Actualizado 11/02/2014
Fernando Segovia

Malos vientos. Malos vientos estos días en lo meteorológico como corresponde a febrero (tan loco), y malos vientos en general. Aquel mal aire que decíamos de pequeños. Y nada de ciclogénesis implosivas o explosivas, esos calificativos nuevos que parecen tan belicosos y que nos ponen en alerta amarilla, naranja o roja, según toque. Estos inventos lingüísticos tan novedosos. Todo son alarmas. Alarma, como si de repente tuviésemos que levantarnos del sueño de súbito para defendernos de no se sabe bien qué. Del viento, de la nieve, del mar, de la gripe, del calor, de la lluvia. En fin todo eso de lo que uno se ha defendido siempre utilizando la cordura y el sentido común. Antes era la campana y ahora nos alarman desde la radio o la televisión. Claro que también nos alarmamos cuando vemos tanto desatino social, moral y económico. Pero de esa ciclogénesis no nos dicen en el nivel de peligro en que andamos metidos (sólo una prima política y de riesgo, encima) y tampoco (y lo que es más importante) cómo debemos protegernos. De esta peligrosa contingencia (aparentemente tan nueva) y que tanto nos afecta a todos nadie sabe muy bien cómo deberás de protegerte. ¿No votando? ¿Votando? ¿Botando? ¿Denunciando? ¿Renunciando? Nadie nos dijo antes ni dice ahora qué debemos hacer ante estas tormentas tan alarmantes (tan alarmantes que dejan sin empleos, sin casas, sin ahorros, sin ilusiones). Tan alarmantes y aún no hemos inventado vocablos nuevos que las definan bien. ¿Qué hacemos? ¿Salimos o no salimos de casa? ¿Con paraguas o sin él? ¿Con o sin preservativo? Ahí se nos callan y esas tormentas sí que dejan muchos más estragos que las meteorológicas.
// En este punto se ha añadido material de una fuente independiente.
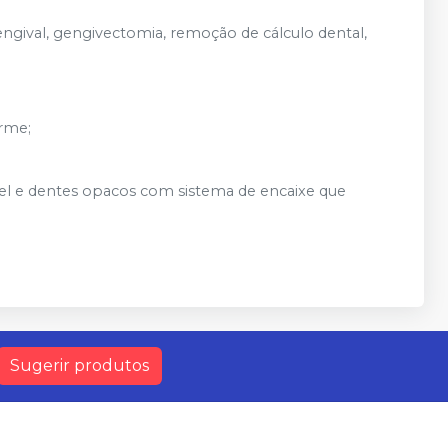
ngival, gengivectomia, remoção de cálculo dental,
rme;
ível e dentes opacos com sistema de encaixe que
Sugerir produtos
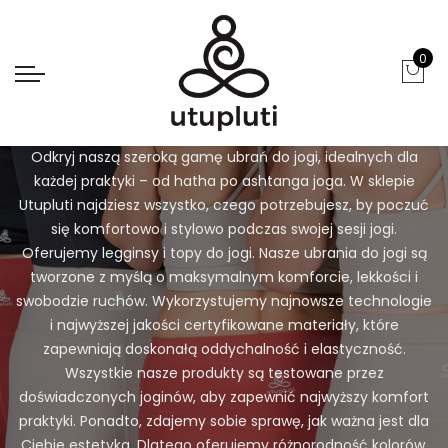
0
Ubrania do jogi
Odkryj naszą szeroką gamę ubrań do jogi, idealnych dla
każdej praktyki – od hatha po ashtanga joga. W sklepie
Utupluti najdziesz wszystko, czego potrzebujesz, by poczuć
się komfortowo i stylowo podczas swojej sesji jogi.
Oferujemy legginsy i topy do jogi.
Nasze ubrania do jogi są
tworzone z myślą o maksymalnym komforcie, lekkości i
swobodzie ruchów. Wykorzystujemy najnowsze technologie
i najwyższej jakości certyfikowane materiały, które
zapewniają doskonałą oddychalność i elastyczność.
Wszystkie nasze produkty są testowane przez
doświadczonych joginów, aby zapewnić najwyższy komfort
praktyki.
Ponadto, zdajemy sobie sprawę, jak ważna jest dla
Ciebie estetyka. Dlatego oferujemy różnorodność kolorów,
Sólo nos proponen el austericidio colectivo como medida. Eso sí, cuando ya la tormenta estaba encima de nosotros. Sin avisarnos. Los de antes y los de ahora mismo. Como una sociedad ya vencida del todo y poco antes de caer irremediablemente en manos enemigas. Y nosotros, no por obedientes sino por obligación, a no gastar más (es que no podemos, aunque queramos). Al austericidio colectivo. Y mirar hasta que escampe. Seguir mirando al cielo o la tierra, que tanto da. Mirar (como las vacas al tren) el desolador panorama y resignarnos. Resignarnos sin remedio ante bancos y banqueros sin escrúpulos que nos timan, políticos que disimulan (y también engañan), jueces que no juzgan cómo y cuándo debieran, funcionarios que quieren seguir funcionando (sin funcionar), estadísticas manipuladas, adocenamiento casi colectivo, defraudaciones a granel, fútbol caro (inmoralmente caro) y encima de madrugada, comedores sociales llenos (y son de organizaciones privadas), multinacionales y monopolios abusivos, fractura social, poca comprensión y poca caridad desde el estado y sus leyes, y trabas, múltiples trabas a quien algo produce con su esfuerzo. Y aún no saltan las alarmas. Aquí algo anda mal.